Often, people go to New Orleans as if it’s caught in time, neglecting that it’s always been in a state of transition and influence from around the world.
That’s what makes the city what it is. And it’s going to be even more so going forward, as it has been since Katrina. I think the latest figure I saw is that somewhere around 10 percent—10 percent!—of the city’s population arrived here after the disaster.

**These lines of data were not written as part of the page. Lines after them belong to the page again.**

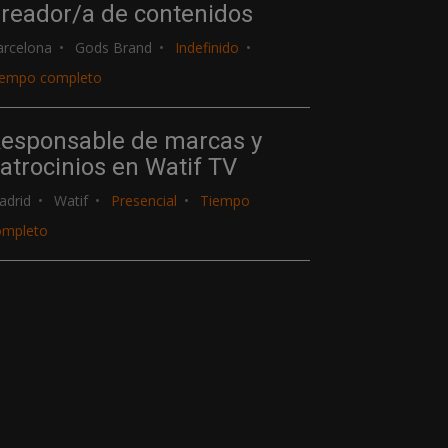
reador/a de contenidos
arcelona
Gods Brand
Indefinido
iempo completo
esponsable de marcas y
atrocinios en Watif TV
adrid
Watif
Presencial
Tiempo
ompleto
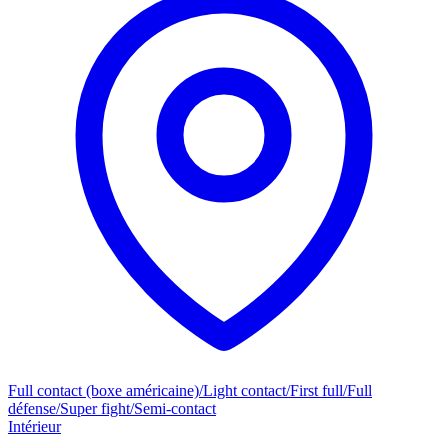
Full contact (boxe américaine)/Light contact/First full/Full
défense/Super fight/Semi-contact
Intérieur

That’s an extraordinary paradigm shift, if you will, for the city.

The entire country was affected by the diaspora of people from New Orleans. And as we’ve seen in recent years, the entire country has gotten susceptible to disasters.

A Free State, by Tom PiazzaWhat was the genesis of A Free State—what inspired you to write this book?
The bizarre, bizarre national sensation of blackface minstrelsy, assuming of the black mask and vicious caricatures of African-Americans, at exactly the same time that the nation’s about to be torn apart.

A Free State is the story of Henry, a runaway slave and banjo player, who joins a blackface minstrelsy troupe in Philadelphia in 1855, when white performers in blackface is the popular entertainment of the day.

Henry, in my book, is somebody who’s trying to get free. Somebody whose greatest strength, in a sense, becomes his greatest vulnerability, because of the situation in which he finds himself. It was an interesting scenario to me. I couldn’t get rid of it. That’s the essence of tragedy anyway, that very often your greatest strength lies right next to—if it’s not exactly the same as—your greatest liability. That’s fundamental of a lot of our understanding of the human situation. That’s the genesis of this book.